At Home

Mystery Mosaic

By printing an image of a work of art and cutting it into several pieces, you can send each part in separate envelopes through the “mail” (a homemade mailbox) and help your child reassemble the pieces to reveal a work of art. Your child can enjoy learning about networking and art history all in one lesson!

Mystery Mosaic

Materials

  • Printables
  • Printer
  • Cardstock (Mailbox)
  • Glue gun
  • Glue sticks
  • Scissors
  • Poster board
  • Coloring medium (allow your child to choose crayons, markers, watercolor, etc.)

Instructions

  1. Print and cut out the pieces of the Mona Lisa mosaic so that your child has no idea of what the assembled picture will reveal.
  2. Watch a video, read a book, or give a short lesson on how information is transmitted on the internet in “packets” that need to be reassembled at the destination they are sent to.
  3. Explain that the pieces that you cut up are like “packets” that will be sent via the internet (mailbox), and they will need to be reassembled at the destination.
  4. Put each piece of the mosaic in envelopes and address them to wherever they are going. The address is the ISP. Help your child make that connection.
  5. Assemble the mailbox project from cardstock (see printables.)
  6. “Mail” each envelope to a “destination.” (Pick a family member, a friend, or address to yourself.)
  7. Open the mailbox (literally, mark one side of the mailbox with “outgoing mail” and the other side “inbox”), open each envelope, and “decode” each piece by following the instructions for coloring.
  8. As your child colors and assembles, reinforce what you have explained about sending information over the internet. Explain that they are reassembling a message that has been broken into bits of information and that it will be whole again soon.
  9. When the mosaic has been assembled in the proper order, help your child glue the masterpiece onto a poster board. While they are busy with this part of the project, you can read the biography about the Mona Lisa and Leonardo da Vinci, which will help them appreciate the picture they have decoded, while learning about art history.
  10. Reiterate what was discussed through this activity and reinforce the concept of breaking down and reassembling information and how the mosaic and the internet are connected.

Mystery Mosaic

Why is this a great thing to do?

Teaches children computer science terminology.
Enhances vocabulary.
Teaches children about art history.
Teaches children about networking and how digital information is transmitted.
Develops observational skills.

Talk About

“What is the internet?”

“How does your picture show up on the internet for everyone to see?”

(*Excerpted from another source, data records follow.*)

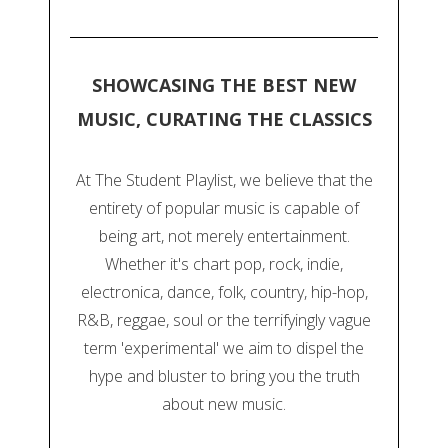
SHOWCASING THE BEST NEW
MUSIC, CURATING THE CLASSICS
At The Student Playlist, we believe that the
entirety of popular music is capable of
being art, not merely entertainment.
Whether it's chart pop, rock, indie,
electronica, dance, folk, country, hip-hop,
R&B, reggae, soul or the terrifyingly vague
term 'experimental' we aim to dispel the
hype and bluster to bring you the truth
about new music.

“Where does a message travel after you send it by email?”

“Why does information need to be broken down and reassembled?”

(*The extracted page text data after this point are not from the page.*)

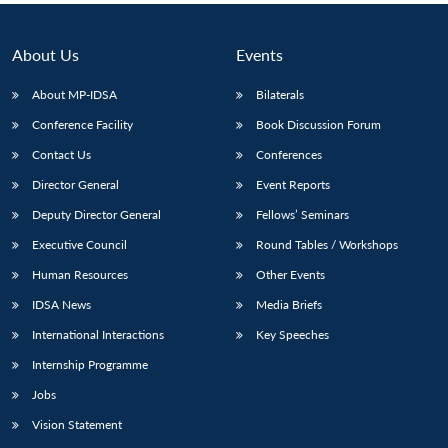
About Us
Events
About MP-IDSA
Bilaterals
Conference Facility
Book Discussion Forum
Contact Us
Conferences
Director General
Event Reports
Deputy Director General
Fellows’ Seminars
Executive Council
Round Tables / Workshops
Human Resources
Other Events
IDSA News
Media Briefs
International Interactions
Key Speeches
Internship Programme
Jobs
Vision Statement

“How many stops do you think your message makes before it gets to the final destination?”

Tips & Extensions

While assembling the mosaic of the Mona Lisa, read a fun biography about Leonardo da Vinci such as the one by Brad Meltzer titled “I Am Leonardo da Vinci.”

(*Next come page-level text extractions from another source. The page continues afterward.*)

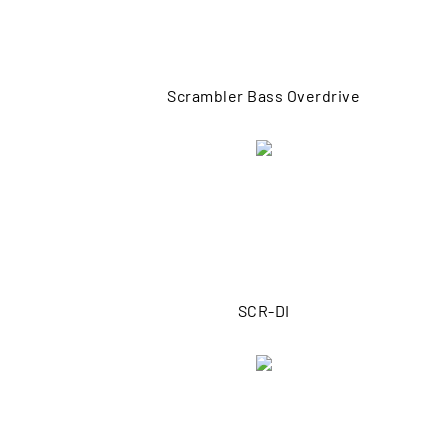
Scrambler Bass Overdrive
SCR-DI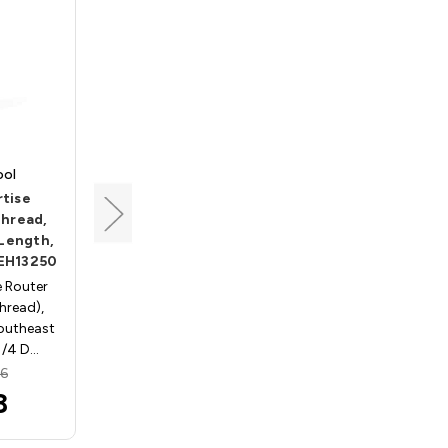
ool
Southeast Tool
tise
Screw-On Mortise
Thread,
Cutter, 1/4-28 Thread,
 Length,
9/32 Dia, 9/16 Cut
SEH13250
Length, Southeast Tool
SEH13281
 Router
Thread),
Screw-On, Mortise Router
outheast
Bits - 1/4in. x 28 Thread),
1/4 D…
Carbide Tipped - Southeast
Tool SEH13281; 9/32 …
96
MSRP:
$67.96
8
$58.88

Depending on how your child learns best, use as many resources as you can access to explain how the internet and networking works. YouTube, web-based diagrams, and books with visual representations of how digital information is sent can be fun and useful. For example, here is one that has a visual description of how the internet works.

One of the printable projects included a fee, but any image of a work of art (in coloring book format) can be found on the internet and used for this activity

Vocabulary

Server

A computer or program that manages access to a central resource or service in a network.

Network

Several interconnected computers, machines, or operations.

Internet

A worldwide computer network that allows the transmission of information and communication.

Packet

A block of data transmitted across a network.

ISP

Internet Service Provider: a company that provides subscribers with access to the internet.

Transmitted

Cause something to pass from one place or person to another.

Destination

The place to which someone or something is going or being sent.

Mosaic

A picture or pattern produced by arranging together small colored pieces of material such as paper, glass, stone, tile, or glass.

CSTA-Logo

Computer Science Teachers Association (CSTA) Standards

1B-NI-05
Model how information is broken down into smaller pieces, transmitted as packets through multiple devices over networks and the internet, and reassembled at the destination.